The procured equipment will serve four high-level experimental purposes:
1. Infrastructure for Experimentation with Software Deployment Paradigms: This component will contain machines that will be reconfigured often to mimic popular software deployment schemes (e.g., blue-green deployment, canary releases, chaos engineering) in a controlled experimental setting. The machines will run popular configuration-as-code tools, such as Ansible, Puppet, TerraForm, and Kubernetes. The machines will also use virtualization and containerization technologies, such as VMware, and Docker.
2. Infrastructure for Performance Assessment: This component will be used to collect computational performance measurements (e.g., CPU utilization, memory consumption, I/O operations) during the execution of software build jobs. These machines will be configured with software build tools (e.g., make, bazel, buck, gradle, maven), and language toolchains (e.g., GCC, Clang, JDK). These machines may use containerization tools, but virtualization will not be used to ensure that overhead on measurements will be carefully controlled.
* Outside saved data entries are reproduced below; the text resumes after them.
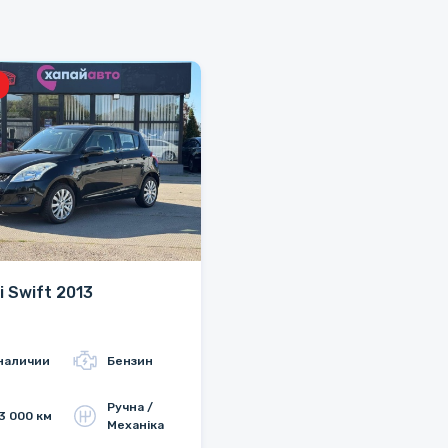
i Swift 2013
наличии
Бензин
Ручна /
3 000 км
Механіка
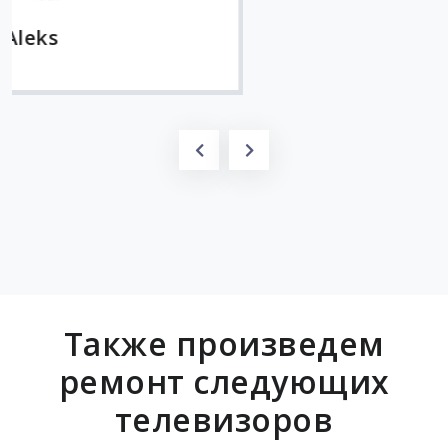
Также произведем
ремонт следующих
телевизоров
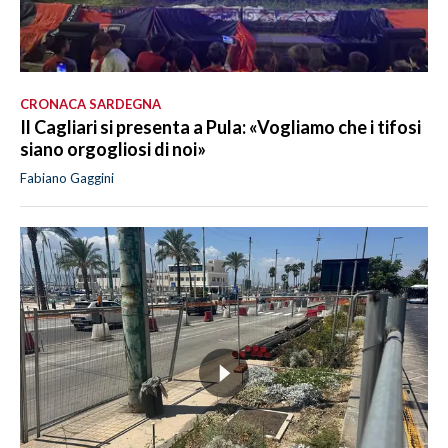
CRONACA SARDEGNA
Il Cagliari si presenta a Pula: «Vogliamo che i tifosi
siano orgogliosi di noi»
Fabiano Gaggini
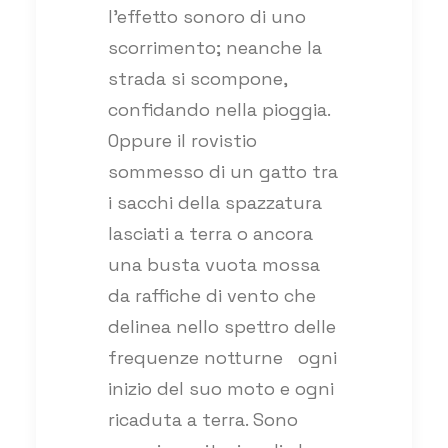
l’effetto sonoro di uno
scorrimento; neanche la
strada si scompone,
confidando nella pioggia.
Oppure il rovistio
sommesso di un gatto tra
i sacchi della spazzatura
lasciati a terra o ancora
una busta vuota mossa
da raffiche di vento che
delinea nello spettro delle
frequenze notturne
ogni
inizio del suo moto e ogni
ricaduta a terra. Sono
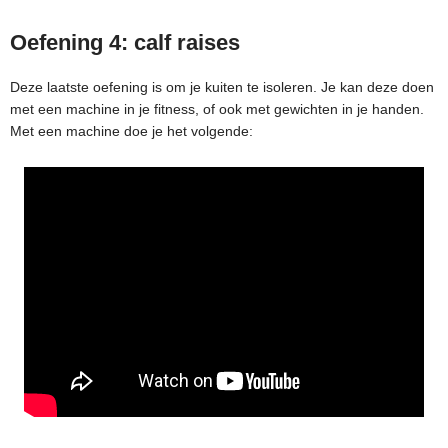
Oefening 4: calf raises
Deze laatste oefening is om je kuiten te isoleren. Je kan deze doen
met een machine in je fitness, of ook met gewichten in je handen.
Met een machine doe je het volgende:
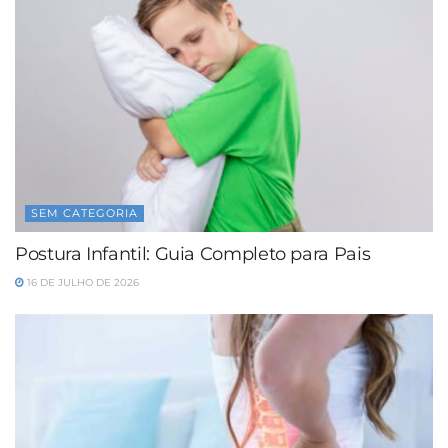
SEM CATEGORIA
Postura Infantil: Guia Completo para Pais
16 DE JULHO DE 2026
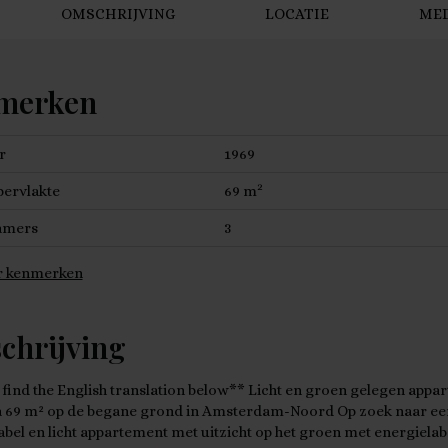
OMSCHRIJVING
LOCATIE
ME
merken
r
1969
2
ervlakte
69 m
amers
3
 kenmerken
chrijving
 find the English translation below** Licht en groen gelegen appa
a 69 m² op de begane grond in Amsterdam-Noord Op zoek naar ee
bel en licht appartement met uitzicht op het groen met energielab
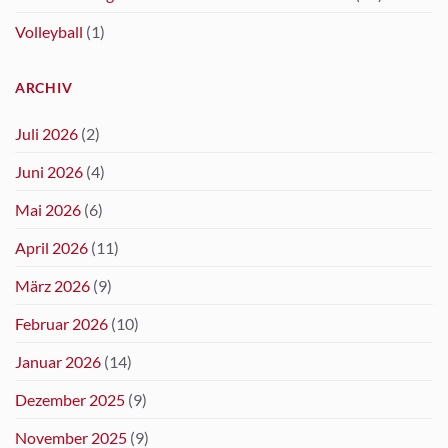
Volleyball
(1)
ARCHIV
Juli 2026
(2)
Juni 2026
(4)
Mai 2026
(6)
April 2026
(11)
März 2026
(9)
Februar 2026
(10)
Januar 2026
(14)
Dezember 2025
(9)
November 2025
(9)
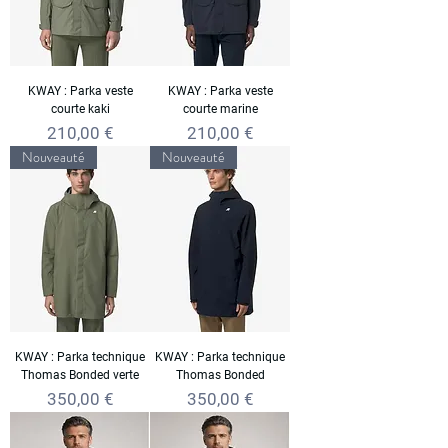
KWAY : Parka veste
KWAY : Parka veste
courte kaki
courte marine
Prix
Prix
210,00 €
210,00 €
Nouveauté
Nouveauté
KWAY : Parka technique
KWAY : Parka technique
Thomas Bonded verte
Thomas Bonded
Prix
Prix
350,00 €
350,00 €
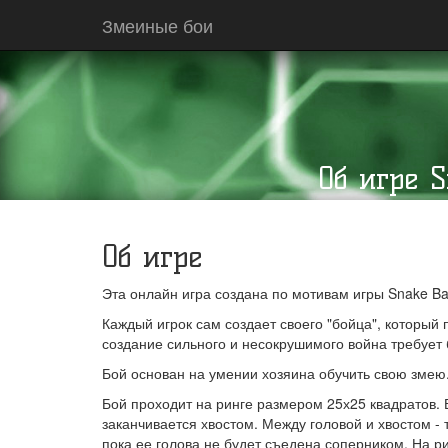
Змеиные бои
Об игре 
Об игре
Эта онлайн игра создана по мотивам игры Snake Ba
Каждый игрок сам создает своего "бойца", который 
создание сильного и несокрушимого война требует б
Бой основан на умении хозяина обучить свою змею
Бой проходит на ринге размером 25х25 квадратов. В
заканчивается хвостом. Между головой и хвостом -
пока ее голова не будет съедена соперником. На р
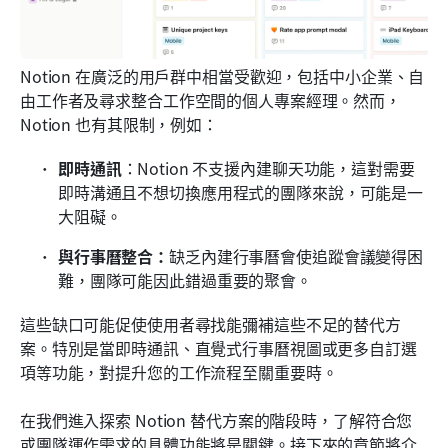
Notion 在廣泛的用戶群中相當受歡迎，包括中小企業、自
由工作者及尋求整合工作空間的個人專案經理。然而，
Notion 也有其限制，例如：
即時通訊
：Notion 不支援內建聊天功能，這對需要
即時溝通且不想切換應用程式的團隊來說，可能是一
大阻礙。
與行事曆整合：
缺乏內建行事曆會使追蹤會議變得困
難，團隊可能因此錯過重要的聚會。
這些缺口可能促使使用者尋找能彌補這些不足的替代方
案。特別是當即時通訊、直覺式行事曆視圖或更多自訂選
項等功能，對提升您的工作流程至關重要時。
在我們進入探索 Notion 替代方案的階段時，了解符合您
或團隊運作需求的具體功能將是關鍵。接下來的章節將介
3. Infrastructure for Large-Scale Compute: This component features machines configured for CPU-intensive workloads and GPU-intensive workloads.
4. Infrastructure for Data Storage: This component features machines that will host databases where experimental results will be collected and retained (e.g., MongoDB, PostgreSQL, mySQL). In addition, a collection of commodity servers will be used for long-running data collection scripts that are not compute intensive (e.g., crawling data from large public archives while observing API rate limits). Popular scripting language toolchains are often used for these tasks (e.g., Python, Ruby, Node.js).